Now we can apply the exact same routine as before. In this case, let’s return the entire bootstrapped sample of parameters instead of just the variance.

function boot_parameters(data,B,W ; seed = 2020)
    mu_b = zeros(40,B)
    ρ_b = zeros(B)
    σ_b = zeros(B)
    Random.seed!(seed)
    for b in eachindex(ρ_b)
        db = draw_bootstrap_sample(data)
        r = estimate_income_process(db,W)
        mu_b[:,b] = r.μ
        ρ_b[b] = r.ρ
        σ_b[b] = r.ση
    end
    return mu_b, ρ_b, σ_b
end

W_opt = inv(V_mom)

mu_b, ρ_b, σ_b = boot_parameters(data,100,W_opt)
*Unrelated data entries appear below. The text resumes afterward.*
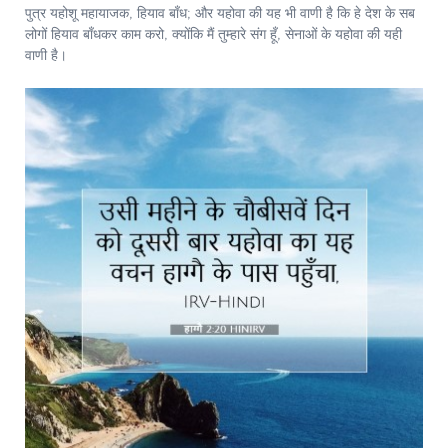
पुत्र यहोशू महायाजक, हियाव बाँध; और यहोवा की यह भी वाणी है कि हे देश के सब
लोगों हियाव बाँधकर काम करो, क्योंकि मैं तुम्हारे संग हूँ, सेनाओं के यहोवा की यही
वाणी है।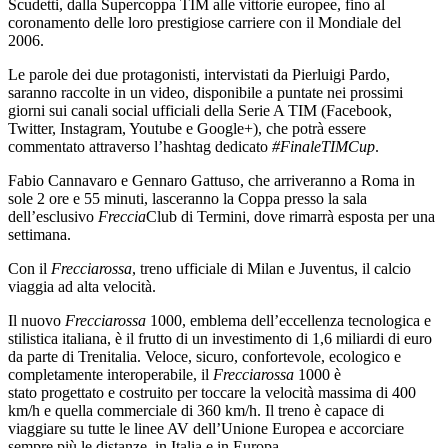
Scudetti, dalla Supercoppa TIM alle vittorie europee, fino al
coronamento delle loro prestigiose carriere con il Mondiale del
2006.
Le parole dei due protagonisti, intervistati da Pierluigi Pardo,
saranno raccolte in un video, disponibile a puntate nei prossimi
giorni sui canali social ufficiali della Serie A TIM (Facebook,
Twitter, Instagram, Youtube e Google+), che potrà essere
commentato attraverso l’hashtag dedicato
#FinaleTIMCup
.
Fabio Cannavaro e Gennaro Gattuso, che arriveranno a Roma in
sole 2 ore e 55 minuti, lasceranno la Coppa presso la sala
dell’esclusivo
Freccia
Club di Termini, dove rimarrà esposta per una
settimana.
Con il
Frecciarossa
, treno ufficiale di Milan e Juventus, il calcio
viaggia ad alta velocità.
Il nuovo
Frecciarossa
1000, emblema dell’eccellenza tecnologica e
stilistica italiana, è il frutto di un investimento di 1,6 miliardi di euro
da parte di Trenitalia. Veloce, sicuro, confortevole, ecologico e
completamente interoperabile, il
Frecciarossa
1000 è
stato progettato e costruito per toccare la velocità massima di 400
km/h e quella commerciale di 360 km/h. Il treno è capace di
viaggiare su tutte le linee AV dell’Unione Europea e accorciare
sempre più le distanze, in Italia e in Europa.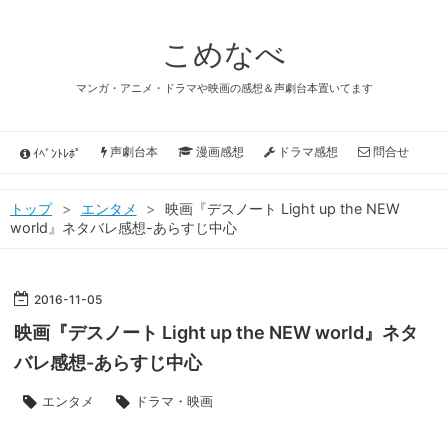
こめなべ
マンガ・アニメ・ドラマや映画の感想＆声劇台本置いてます
声劇台本
漫画感想
ドラマ感想
問合せ
ｲﾍﾞﾝﾄﾚﾎﾟ
トップ
>
エンタメ
>
映画『デスノート Light up the NEW
world』ネタバレ感想-あらすじ中心
2016
-
11
-
05
映画『デスノート Light up the NEW world』ネタ
バレ感想-あらすじ中心
エンタメ
ドラマ・映画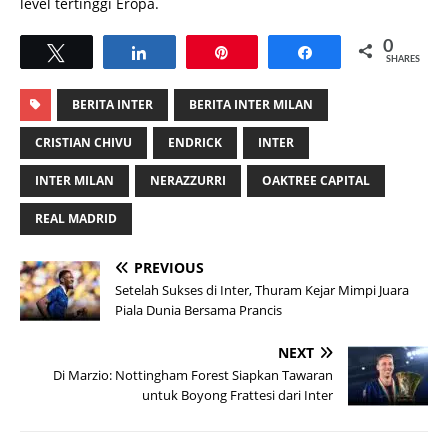
level tertinggi Eropa.
0
Tweet
Share
Pin
Share
SHARES
BERITA INTER
BERITA INTER MILAN
CRISTIAN CHIVU
ENDRICK
INTER
INTER MILAN
NERAZZURRI
OAKTREE CAPITAL
REAL MADRID
PREVIOUS
Setelah Sukses di Inter, Thuram Kejar Mimpi Juara
Piala Dunia Bersama Prancis
NEXT
Di Marzio: Nottingham Forest Siapkan Tawaran
untuk Boyong Frattesi dari Inter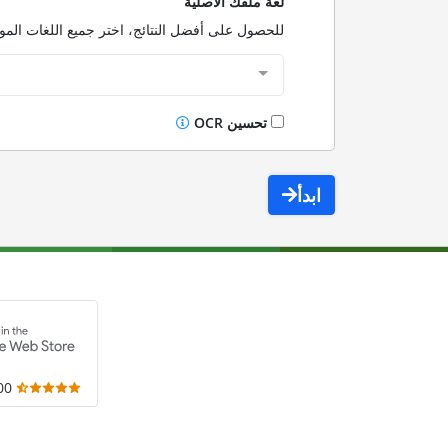
لغة ملفك الأصلية
للحصول على أفضل النتائج، اختر جميع اللغات الم
تحسين OCR
ابدأ
,000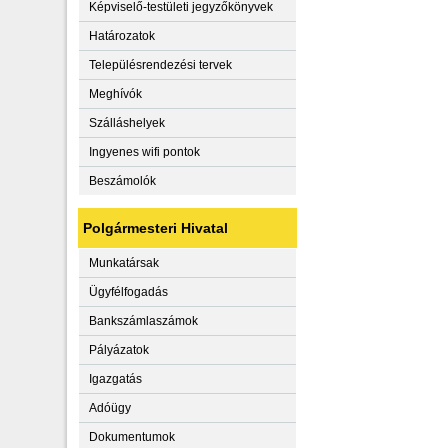
Képviselő-testületi jegyzőkönyvek
Határozatok
Településrendezési tervek
Meghívók
Szálláshelyek
Ingyenes wifi pontok
Beszámolók
Polgármesteri Hivatal
Munkatársak
Ügyfélfogadás
Bankszámlaszámok
Pályázatok
Igazgatás
Adóügy
Dokumentumok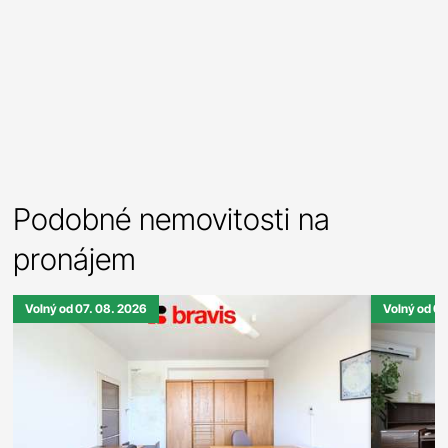
Podobné nemovitosti na
pronájem
Volný od 07. 08. 2026
Volný od 07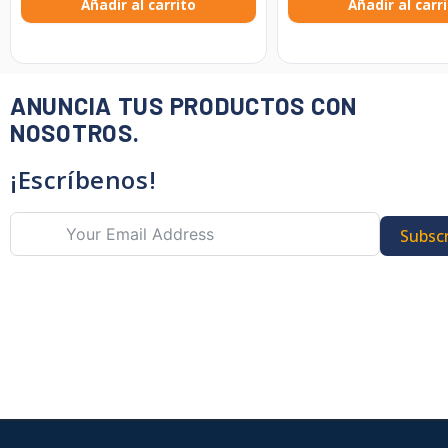
Añadir al carrito
Añadir al carr
ANUNCIA TUS PRODUCTOS CON
NOSOTROS.
¡Escríbenos!
Subscr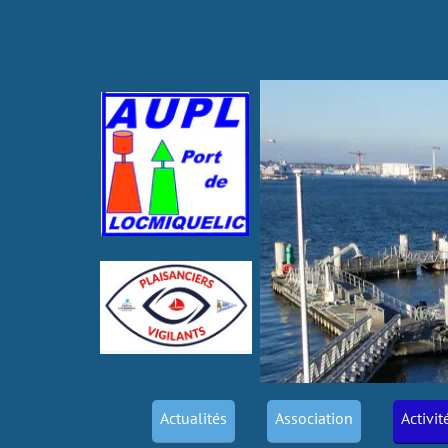
Actualités
Association
Activit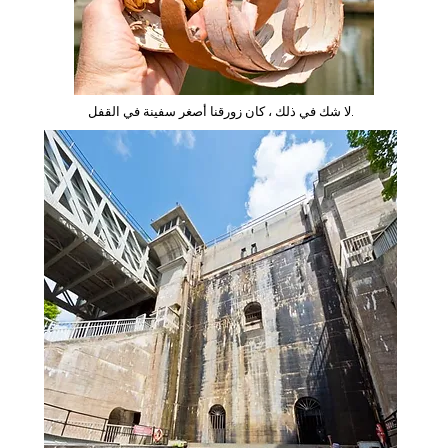
لا شك في ذلك ، كان زورقنا أصغر سفينة في القفل.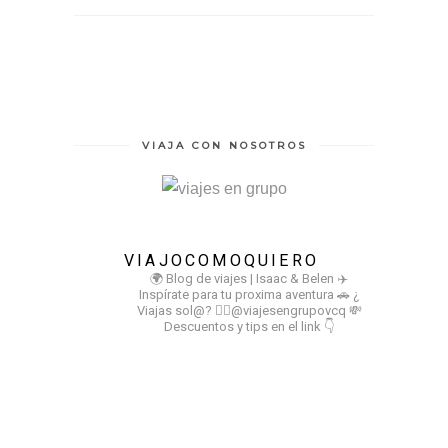
VIAJA CON NOSOTROS
VIAJOCOMOQUIERO
🌍 Blog de viajes | Isaac & Belen
✈️
Inspírate para tu proxima aventura
🚗 ¿
Viajas sol@? 👉🏻@viajesengrupovcq
💸
Descuentos y tips en el link 👇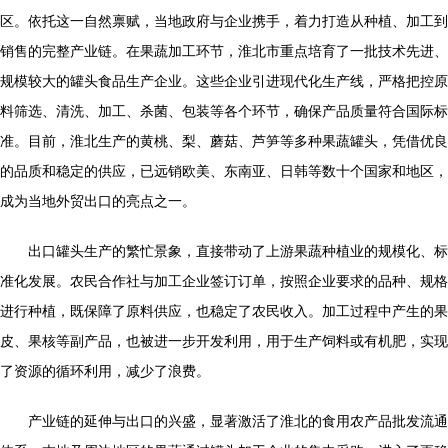
区。依托这一自然禀赋，当地政府与企业携手，着力打造从种植、加工到
销售的完整产业链。在果蔬加工环节，淮北市重点培育了一批技术先进、
规模较大的罐头食品生产企业。这些企业引进现代化生产线，严格把控原
料筛选、清洗、加工、杀菌、包装等各个环节，确保产品质量符合国际标
准。目前，淮北生产的黄桃、梨、蘑菇、芦笋等多种果蔬罐头，凭借优良
的品质和稳定的供应，已远销欧美、东南亚、日韩等数十个国家和地区，
成为当地外贸出口的亮点之一。
出口罐头生产的繁忙景象，直接带动了上游果蔬种植业的规模化、标
准化发展。农民合作社与加工企业签订订单，按照企业要求的品种、规格
进行种植，既保障了原料供应，也稳定了农民收入。加工过程中产生的果
皮、果核等副产品，也被进一步开发利用，用于生产饲料或有机肥，实现
了资源的循环利用，减少了浪费。
产业链的延伸与出口的兴盛，显著激活了淮北的食用农产品批发流通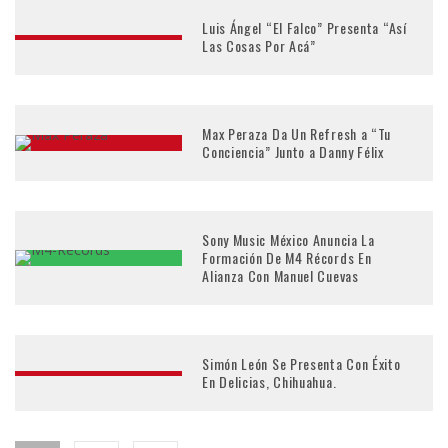
Luis Ángel “El Falco” Presenta “Así
Las Cosas Por Acá”
Max Peraza Da Un Refresh a “Tu
Conciencia” Junto a Danny Félix
Sony Music México Anuncia La
Formación De M4 Récords En
Alianza Con Manuel Cuevas
Simón León Se Presenta Con Éxito
En Delicias, Chihuahua.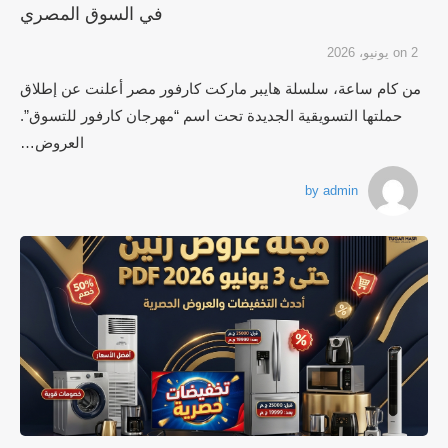
في السوق المصري
2 يونيو، 2026
on
من كام ساعة، سلسلة هايبر ماركت كارفور مصر أعلنت عن إطلاق
حملتها التسويقية الجديدة تحت اسم “مهرجان كارفور للتسوق”.
العروض…
by
admin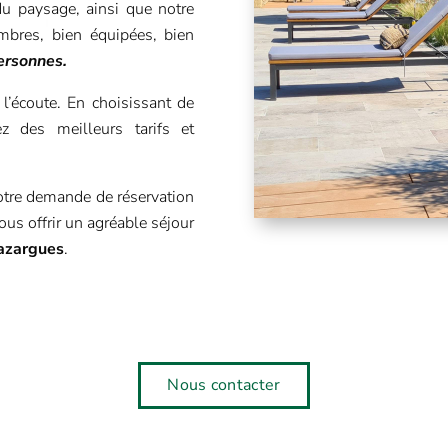
du paysage, ainsi que notre
bres, bien équipées, bien
personnes.
écoute. En choisissant de
ez des meilleurs tarifs et
otre demande de réservation
ous offrir un agréable séjour
azargues
.
Nous contacter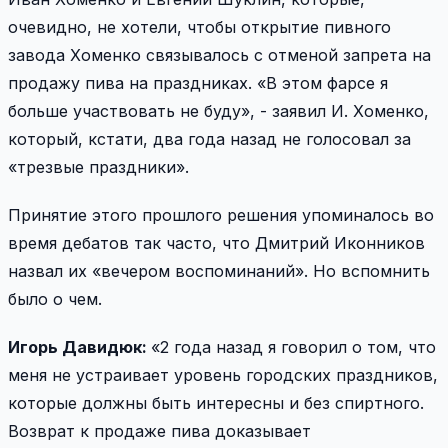
очевидно, не хотели, чтобы открытие пивного
завода Хоменко связывалось с отменой запрета на
продажу пива на праздниках. «В этом фарсе я
больше участвовать не буду», - заявил И. Хоменко,
который, кстати, два года назад не голосовал за
«трезвые праздники».
Принятие этого прошлого решения упоминалось во
время дебатов так часто, что Дмитрий Иконников
назвал их «вечером воспоминаний». Но вспомнить
было о чем.
Игорь Давидюк:
«2 года назад я говорил о том, что
меня не устраивает уровень городских праздников,
которые должны быть интересны и без спиртного.
Возврат к продаже пива доказывает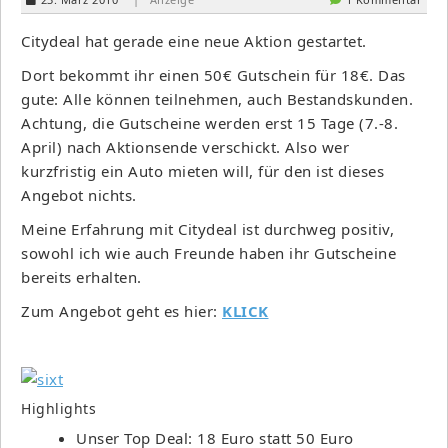
Citydeal hat gerade eine neue Aktion gestartet.
Dort bekommt ihr einen 50€ Gutschein für 18€. Das
gute: Alle können teilnehmen, auch Bestandskunden.
Achtung, die Gutscheine werden erst 15 Tage (7.-8.
April) nach Aktionsende verschickt. Also wer
kurzfristig ein Auto mieten will, für den ist dieses
Angebot nichts.
Meine Erfahrung mit Citydeal ist durchweg positiv,
sowohl ich wie auch Freunde haben ihr Gutscheine
bereits erhalten.
Zum Angebot geht es hier:
KLICK
Highlights
Unser Top Deal: 18 Euro statt 50 Euro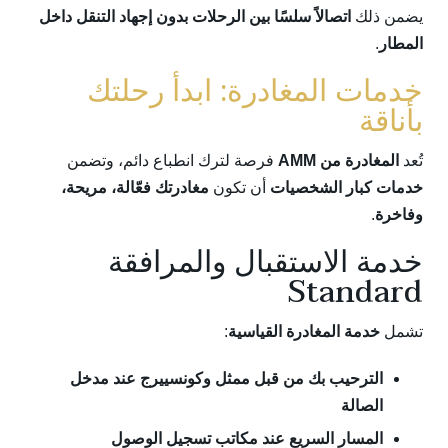
يضمن ذلك
اتصالاً سلسًا بين الرحلات بدون إجهاد التنقل داخل
المطار
.
خدمات المغادرة: ابدأ رحلتك
بأناقة
تُعد
المغادرة من AMM
فرصة لترك انطباع دائم، وتضمن
خدمات كبار الشخصيات
أن تكون
مغادرتك فعّالة، مريحة،
وفاخرة
.
خدمة الاستقبال والمرافقة
Standard
تشمل
خدمة المغادرة القياسية
:
الترحيب بك من قبل ممثل وكونسييرج عند مدخل
الصالة
المسار السريع عند مكاتب تسجيل الوصول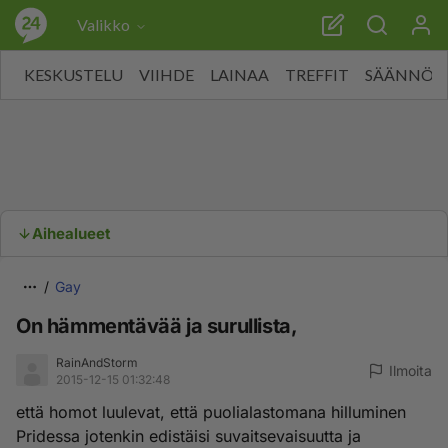
Valikko
KESKUSTELU
VIIHDE
LAINAA
TREFFIT
SÄÄNNÖT
Aihealueet
Gay
On hämmentävää ja surullista,
RainAndStorm
Ilmoita
2015-12-15 01:32:48
että homot luulevat, että puolialastomana hilluminen
Pridessa jotenkin edistäisi suvaitsevaisuutta ja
([10.73580760699535 10.816247401707118 … 10.826997992362788 10.823451250771296; 10.80821234096262 10.838035193746032 … 10.838646491668136 10.860638767368634; … ; 10.932575248306065 10.976627931101024 … 10.993294394103312 10.905486358310869; 10.987084615895972 10.949352984020404 … 10.90096845528756 11.097782268019063], [0.8758970696492175, 0.8749031842046412, 0.876266168284345, 0.8842489702570284, 0.8895021308118279, 0.8813061168077119, 0.8674746704022943, 0.8631370148641132, 0.869562261996464, 0.8691779540595619  …  0.873224740029997, 0.8858033021530047, 0.8832392563927576, 0.8705757274838543, 0.8793051161142941, 0.8883241567846492, 0.9232806638603563, 0.871593632447117, 0.8752252490344966, 0.9017572628768009], [0.3631400069730627, 0.34742241728061213, 0.352626326206807, 0.34117177871761845, 0.33614178219528, 0.343324062252806, 0.3863865751127758, 0.3778308056994547, 0.373132407007769, 0.37179238682244176  …  0.37077420410018186, 0.3435244271756953, 0.339663045471818, 0.36043023196833307, 0.3503088163031108, 0.3481738289608236, 0.2622013601425302, 0.35282338167619254, 0.35564318535399464, 0.3018655922610499])

This would give us standard errors:

se_mu = std(mu_b,dims=2)
@show se_ρ = std(ρ_b)
@show se_σ = std(σ_b)

se_ρ = std(ρ_b) = 0.015419484415975956
se_σ = std(σ_b) = 0.029651429799185287

0.029651429799185287

Exercise

Try comparing the variance of these estimators using the estimated optimal weighting matrix to the identity matrix. Does it make an appreciable difference to the estimated distributino of the parameter estimates?